Is it a one-off collection, like most Skims collaborations, or something deeper? Nike tends to partner with smaller designers and brands on a longer-term, multiseason basis—Sacai, Bode, Tom Sachs—but works with bigger brands (Tiffany, Supreme, Dior) on one-offs. All will be revealed in the coming days, but for now, both companies remain in stealth mode. (Reps for Nike and Skims declined to comment.)

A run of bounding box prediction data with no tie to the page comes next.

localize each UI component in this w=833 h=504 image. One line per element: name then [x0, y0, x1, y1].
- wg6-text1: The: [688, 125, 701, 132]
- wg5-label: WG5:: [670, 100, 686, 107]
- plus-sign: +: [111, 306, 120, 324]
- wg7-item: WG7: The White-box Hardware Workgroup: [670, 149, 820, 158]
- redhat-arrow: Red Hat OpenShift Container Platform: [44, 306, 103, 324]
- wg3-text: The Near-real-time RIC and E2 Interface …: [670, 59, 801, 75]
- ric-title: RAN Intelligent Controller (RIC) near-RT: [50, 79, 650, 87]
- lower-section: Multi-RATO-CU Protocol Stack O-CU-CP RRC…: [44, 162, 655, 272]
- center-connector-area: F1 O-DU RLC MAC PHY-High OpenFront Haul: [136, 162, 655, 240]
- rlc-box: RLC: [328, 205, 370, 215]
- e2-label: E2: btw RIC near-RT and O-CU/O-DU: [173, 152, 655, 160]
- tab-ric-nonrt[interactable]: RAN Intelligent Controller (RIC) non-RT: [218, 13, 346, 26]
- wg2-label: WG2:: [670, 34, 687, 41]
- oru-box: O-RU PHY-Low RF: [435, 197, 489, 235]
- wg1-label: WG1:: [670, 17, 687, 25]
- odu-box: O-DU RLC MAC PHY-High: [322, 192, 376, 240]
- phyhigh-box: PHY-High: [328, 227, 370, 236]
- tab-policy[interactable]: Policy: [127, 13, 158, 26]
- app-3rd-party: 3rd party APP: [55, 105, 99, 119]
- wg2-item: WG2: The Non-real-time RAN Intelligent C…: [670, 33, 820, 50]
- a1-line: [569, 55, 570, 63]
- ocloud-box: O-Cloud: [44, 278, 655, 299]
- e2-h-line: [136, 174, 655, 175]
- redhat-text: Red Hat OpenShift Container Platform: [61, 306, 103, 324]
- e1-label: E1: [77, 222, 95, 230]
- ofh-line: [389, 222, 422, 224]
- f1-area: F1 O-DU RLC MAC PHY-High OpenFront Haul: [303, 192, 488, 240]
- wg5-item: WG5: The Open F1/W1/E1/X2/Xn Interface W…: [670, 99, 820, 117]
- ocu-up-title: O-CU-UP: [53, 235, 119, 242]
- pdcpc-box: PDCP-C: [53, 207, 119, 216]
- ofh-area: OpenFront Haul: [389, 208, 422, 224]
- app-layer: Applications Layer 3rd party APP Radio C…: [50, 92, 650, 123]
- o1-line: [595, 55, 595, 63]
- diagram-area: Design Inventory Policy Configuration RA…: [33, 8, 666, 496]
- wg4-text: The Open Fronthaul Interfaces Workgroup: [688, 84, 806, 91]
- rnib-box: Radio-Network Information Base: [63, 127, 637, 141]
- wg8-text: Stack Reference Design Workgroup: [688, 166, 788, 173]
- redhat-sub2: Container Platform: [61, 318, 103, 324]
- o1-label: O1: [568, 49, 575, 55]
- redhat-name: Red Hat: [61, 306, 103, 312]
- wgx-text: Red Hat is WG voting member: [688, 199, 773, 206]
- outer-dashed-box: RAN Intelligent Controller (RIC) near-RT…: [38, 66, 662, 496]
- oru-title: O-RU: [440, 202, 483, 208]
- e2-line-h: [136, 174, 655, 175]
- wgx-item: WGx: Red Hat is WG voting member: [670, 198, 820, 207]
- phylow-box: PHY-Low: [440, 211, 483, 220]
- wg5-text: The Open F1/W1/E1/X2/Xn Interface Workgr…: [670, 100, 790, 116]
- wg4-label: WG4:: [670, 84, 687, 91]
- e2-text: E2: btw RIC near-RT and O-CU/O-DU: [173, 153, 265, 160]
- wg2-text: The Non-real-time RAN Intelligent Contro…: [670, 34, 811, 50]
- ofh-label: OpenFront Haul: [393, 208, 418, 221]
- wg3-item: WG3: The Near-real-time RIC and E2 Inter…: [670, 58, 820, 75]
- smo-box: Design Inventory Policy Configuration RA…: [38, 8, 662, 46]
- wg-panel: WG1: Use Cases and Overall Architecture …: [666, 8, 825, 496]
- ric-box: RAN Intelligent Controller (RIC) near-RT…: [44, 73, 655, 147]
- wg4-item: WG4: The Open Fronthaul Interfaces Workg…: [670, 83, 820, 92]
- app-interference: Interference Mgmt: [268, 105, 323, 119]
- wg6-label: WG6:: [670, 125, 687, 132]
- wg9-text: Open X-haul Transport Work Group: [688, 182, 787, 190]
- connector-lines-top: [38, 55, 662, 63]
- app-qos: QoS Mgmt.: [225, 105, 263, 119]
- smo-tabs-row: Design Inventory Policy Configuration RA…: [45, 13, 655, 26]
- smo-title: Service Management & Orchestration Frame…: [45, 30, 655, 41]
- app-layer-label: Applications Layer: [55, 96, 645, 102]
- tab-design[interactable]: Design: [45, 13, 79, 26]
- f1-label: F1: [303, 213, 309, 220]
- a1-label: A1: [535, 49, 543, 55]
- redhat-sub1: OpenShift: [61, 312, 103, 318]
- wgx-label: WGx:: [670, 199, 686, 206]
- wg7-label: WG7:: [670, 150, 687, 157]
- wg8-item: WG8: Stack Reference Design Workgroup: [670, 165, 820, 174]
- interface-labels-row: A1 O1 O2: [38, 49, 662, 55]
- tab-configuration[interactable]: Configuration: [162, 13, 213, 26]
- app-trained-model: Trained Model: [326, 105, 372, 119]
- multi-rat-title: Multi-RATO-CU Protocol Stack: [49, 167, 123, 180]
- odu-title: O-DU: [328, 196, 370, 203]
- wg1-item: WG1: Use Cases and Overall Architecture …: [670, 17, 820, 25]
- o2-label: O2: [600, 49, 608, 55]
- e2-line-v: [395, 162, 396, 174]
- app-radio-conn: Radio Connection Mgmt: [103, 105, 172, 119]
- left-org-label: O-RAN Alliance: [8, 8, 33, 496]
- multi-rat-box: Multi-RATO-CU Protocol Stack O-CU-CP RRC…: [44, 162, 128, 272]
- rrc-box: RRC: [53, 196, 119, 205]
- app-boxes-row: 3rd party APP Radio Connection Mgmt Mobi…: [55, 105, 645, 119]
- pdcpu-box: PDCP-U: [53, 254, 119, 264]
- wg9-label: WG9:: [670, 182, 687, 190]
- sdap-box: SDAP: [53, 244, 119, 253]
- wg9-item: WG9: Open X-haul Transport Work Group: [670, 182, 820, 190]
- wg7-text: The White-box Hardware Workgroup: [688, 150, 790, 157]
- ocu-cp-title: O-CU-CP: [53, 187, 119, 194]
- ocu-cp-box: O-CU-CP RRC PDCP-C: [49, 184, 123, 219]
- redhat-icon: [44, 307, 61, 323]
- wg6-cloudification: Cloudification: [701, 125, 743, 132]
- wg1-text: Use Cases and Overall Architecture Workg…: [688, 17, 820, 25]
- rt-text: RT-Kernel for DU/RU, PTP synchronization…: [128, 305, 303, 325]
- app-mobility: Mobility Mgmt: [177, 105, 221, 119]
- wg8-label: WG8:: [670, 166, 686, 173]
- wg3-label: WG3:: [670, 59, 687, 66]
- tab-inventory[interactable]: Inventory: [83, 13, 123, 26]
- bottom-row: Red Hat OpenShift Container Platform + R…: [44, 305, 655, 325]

No matter how it shakes out, this is a big move, and a harbinger of both businesses’ futures at a critical time for them. These days, collaborations are a pantry essential for multinational brands. Once a marketing stunt, they are now a consumer expectation, and are judged harshly on execution. A successful collaboration can generate meaningful sales while serving as an awareness machine and customer acquisition tool. Nike—the market leader, whose dominance has been threatened by a mix of poor business decisions, mediocre product, and formidable challengers—has experienced this firsthand. While the Tiffany x Nike collaboration swiftly sold out, negative feedback around its authenticity undermined its success.
A partnership with Skims, though, could address a lot of headaches for Nike—especially if the product is good. After all, Nike has a woman problem. Sure, 40 percent of its customers are women and the brand generated $8.5 billion from female apparel and shoes last year. (They’re not, uh, failing, in any sense.) But women should arguably be their largest customer base. That’s the goal of any clothing business, even sports apparel, since women do most of the household shopping. (Even small menswear brands that launch women’s usually see the ratio flip after just a couple of seasons.) We could say that’s changing, and that gender is a construct, etcetera, but the reality is that Nike’s gender gap has allowed Lululemon, Alo, et al. to flourish.

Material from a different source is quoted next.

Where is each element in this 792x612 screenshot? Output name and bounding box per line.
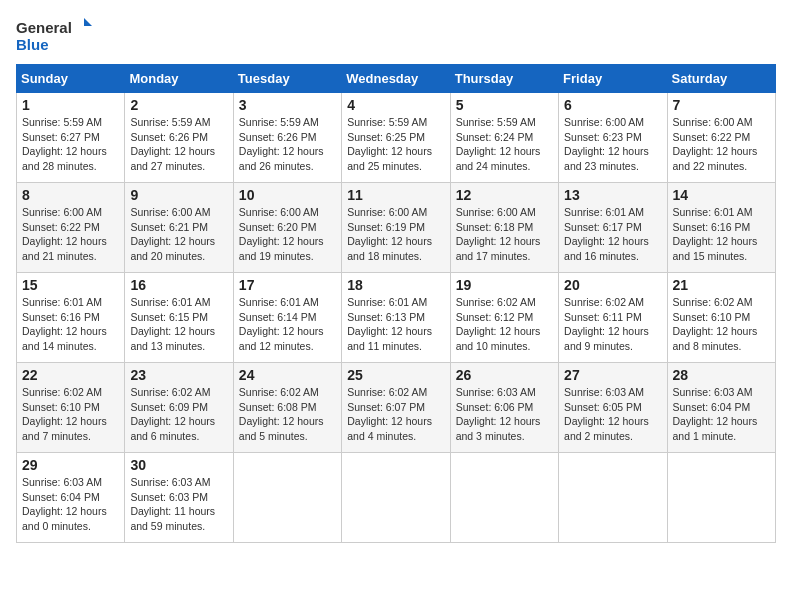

At the Jordan sub-brand—whose revenues, unlike Converse, are attributed to the Nike brand on financial filings—it’s an even bigger issue, one that the company has been trying to fix for years. With the arrival of beloved Nike veteran Elliott Hill as C.E.O. in October 2024, you can already see advancements, such as last week’s Super Bowl ad featuring all female athletes.
A long-term partnership with Skims, which convincingly shills female empowerment, could help with Nike’s efforts to change the equation. And winning in activewear—where Victoria’s Secret has failed, multiple times—could give Skims yet another edge on the already shriveling competition.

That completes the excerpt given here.